=== TASK ===
Do any lines in the data below contain "state"? If so, copy every one of them.

┌──

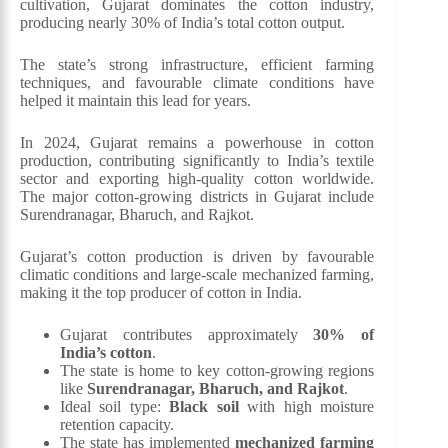
cultivation, Gujarat dominates the cotton industry,
producing nearly 30% of India’s total cotton output.
The state’s strong infrastructure, efficient farming
techniques, and favourable climate conditions have
helped it maintain this lead for years.
In 2024, Gujarat remains a powerhouse in cotton
production, contributing significantly to India’s textile
sector and exporting high-quality cotton worldwide.
The major cotton-growing districts in Gujarat include
Surendranagar, Bharuch, and Rajkot.
Gujarat’s cotton production is driven by favourable
climatic conditions and large-scale mechanized farming,
making it the top producer of cotton in India.
Gujarat contributes approximately
30% of
India’s cotton
.
The state is home to key cotton-growing regions
like
Surendranagar, Bharuch, and Rajkot
.
Ideal soil type:
Black soil
with high moisture
retention capacity.
The state has implemented
mechanized farming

└──

=== TASK ANSWER ===
The state’s strong infrastructure, efficient farming
The state is home to key cotton-growing regions
The state has implemented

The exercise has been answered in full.